▶ Information supplied
==================================================

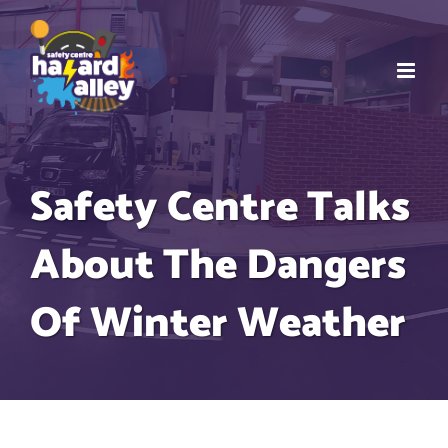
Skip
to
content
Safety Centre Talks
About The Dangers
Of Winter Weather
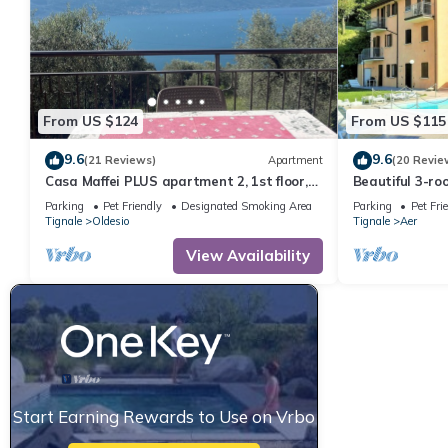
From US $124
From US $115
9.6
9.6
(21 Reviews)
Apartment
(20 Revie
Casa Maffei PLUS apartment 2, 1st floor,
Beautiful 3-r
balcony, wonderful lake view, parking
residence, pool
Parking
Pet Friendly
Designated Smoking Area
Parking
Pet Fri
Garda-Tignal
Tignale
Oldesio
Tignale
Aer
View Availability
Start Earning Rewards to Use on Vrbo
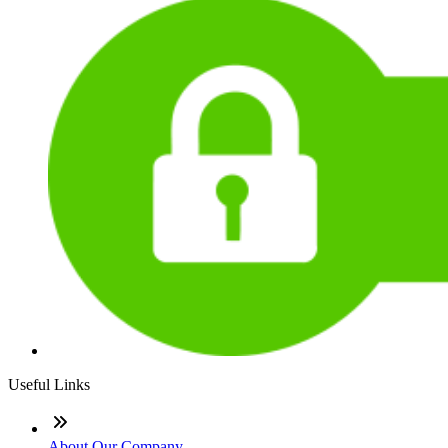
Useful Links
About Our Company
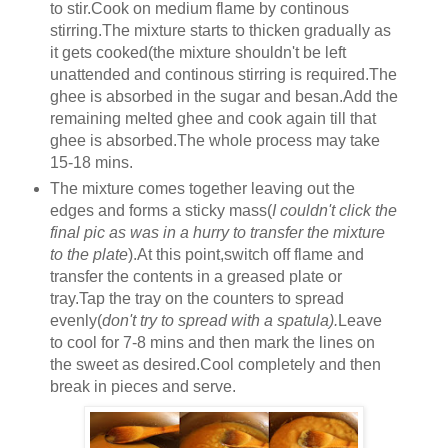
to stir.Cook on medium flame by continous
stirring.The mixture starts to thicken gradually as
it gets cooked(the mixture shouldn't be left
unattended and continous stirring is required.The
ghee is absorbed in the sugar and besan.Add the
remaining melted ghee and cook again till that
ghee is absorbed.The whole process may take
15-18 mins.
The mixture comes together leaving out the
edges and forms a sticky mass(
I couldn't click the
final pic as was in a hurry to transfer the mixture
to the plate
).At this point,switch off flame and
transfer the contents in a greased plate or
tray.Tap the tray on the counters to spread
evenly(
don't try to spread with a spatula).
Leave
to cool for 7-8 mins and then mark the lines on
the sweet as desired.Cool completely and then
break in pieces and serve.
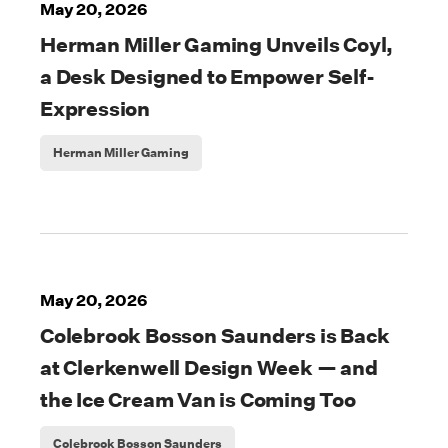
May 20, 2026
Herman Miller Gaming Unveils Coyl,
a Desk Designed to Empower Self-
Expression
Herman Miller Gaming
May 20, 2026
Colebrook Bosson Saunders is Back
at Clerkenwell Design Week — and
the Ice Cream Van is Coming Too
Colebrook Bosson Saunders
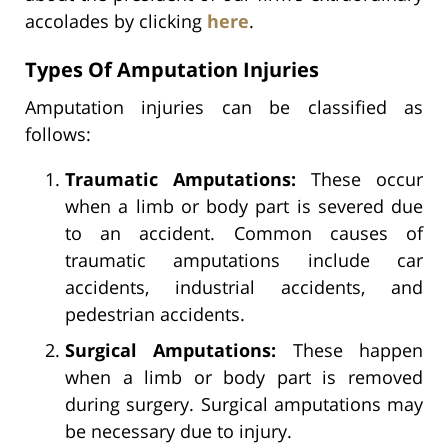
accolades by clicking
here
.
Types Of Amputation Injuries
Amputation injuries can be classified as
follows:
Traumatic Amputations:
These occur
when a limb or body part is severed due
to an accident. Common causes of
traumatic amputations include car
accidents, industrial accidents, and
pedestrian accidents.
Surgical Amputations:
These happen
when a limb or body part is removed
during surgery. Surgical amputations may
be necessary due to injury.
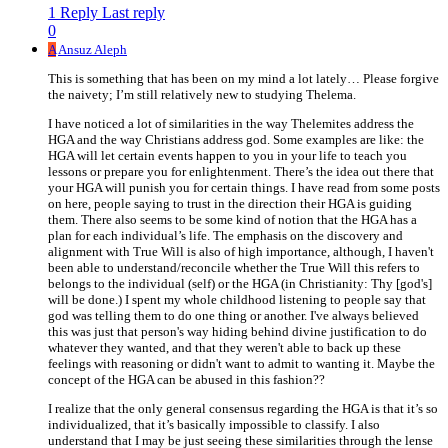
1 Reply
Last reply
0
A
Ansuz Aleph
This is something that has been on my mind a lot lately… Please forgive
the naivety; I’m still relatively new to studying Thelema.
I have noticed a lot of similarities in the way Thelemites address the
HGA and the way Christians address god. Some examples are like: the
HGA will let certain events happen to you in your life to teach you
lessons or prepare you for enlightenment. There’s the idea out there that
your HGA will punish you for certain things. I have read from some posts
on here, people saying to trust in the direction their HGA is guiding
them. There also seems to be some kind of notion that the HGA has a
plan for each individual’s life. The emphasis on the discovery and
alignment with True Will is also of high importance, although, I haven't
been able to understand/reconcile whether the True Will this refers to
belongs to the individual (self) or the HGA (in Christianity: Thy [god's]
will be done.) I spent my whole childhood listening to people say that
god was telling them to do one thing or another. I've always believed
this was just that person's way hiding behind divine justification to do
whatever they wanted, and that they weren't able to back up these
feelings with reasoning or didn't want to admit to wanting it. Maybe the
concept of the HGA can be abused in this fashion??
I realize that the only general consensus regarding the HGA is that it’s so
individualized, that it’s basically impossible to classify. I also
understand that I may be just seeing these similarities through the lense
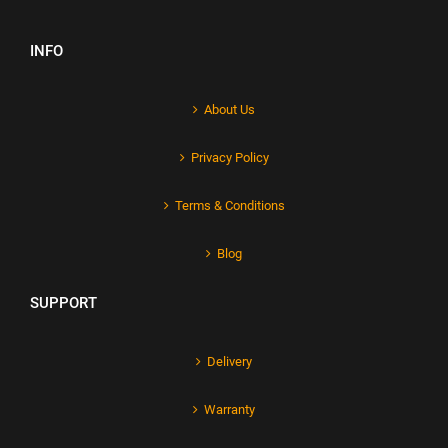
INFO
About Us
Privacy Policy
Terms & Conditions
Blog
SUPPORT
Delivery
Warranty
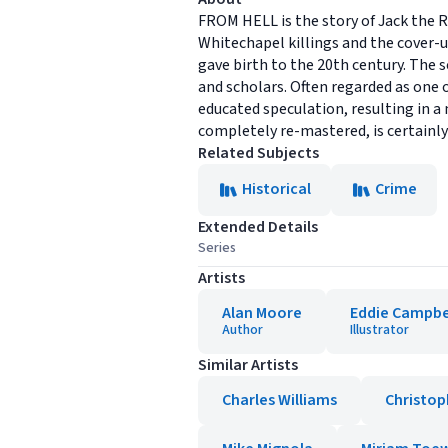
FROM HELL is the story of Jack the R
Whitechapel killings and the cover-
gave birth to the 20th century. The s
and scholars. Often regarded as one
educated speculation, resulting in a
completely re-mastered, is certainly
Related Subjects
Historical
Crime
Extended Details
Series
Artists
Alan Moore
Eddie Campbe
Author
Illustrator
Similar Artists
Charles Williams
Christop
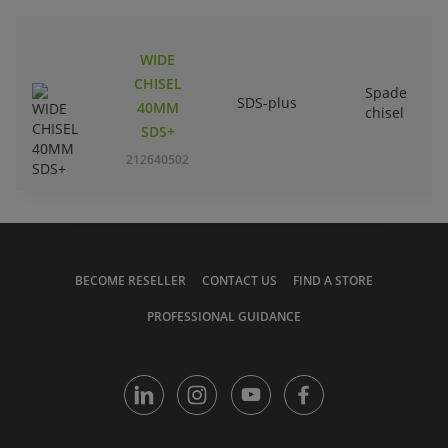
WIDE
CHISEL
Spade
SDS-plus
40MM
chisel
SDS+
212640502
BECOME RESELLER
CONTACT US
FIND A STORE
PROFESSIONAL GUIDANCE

==================================================

▶ Aim of the task
Copy out the lines above exactly, beginning at the one that contains "I have noticed" and ending at the one that contains "your HGA will".

▶ Answer box
I have noticed a lot of similarities in the way Thelemites address the
HGA and the way Christians address god. Some examples are like: the
HGA will let certain events happen to you in your life to teach you
lessons or prepare you for enlightenment. There’s the idea out there that
your HGA will punish you for certain things. I have read from some posts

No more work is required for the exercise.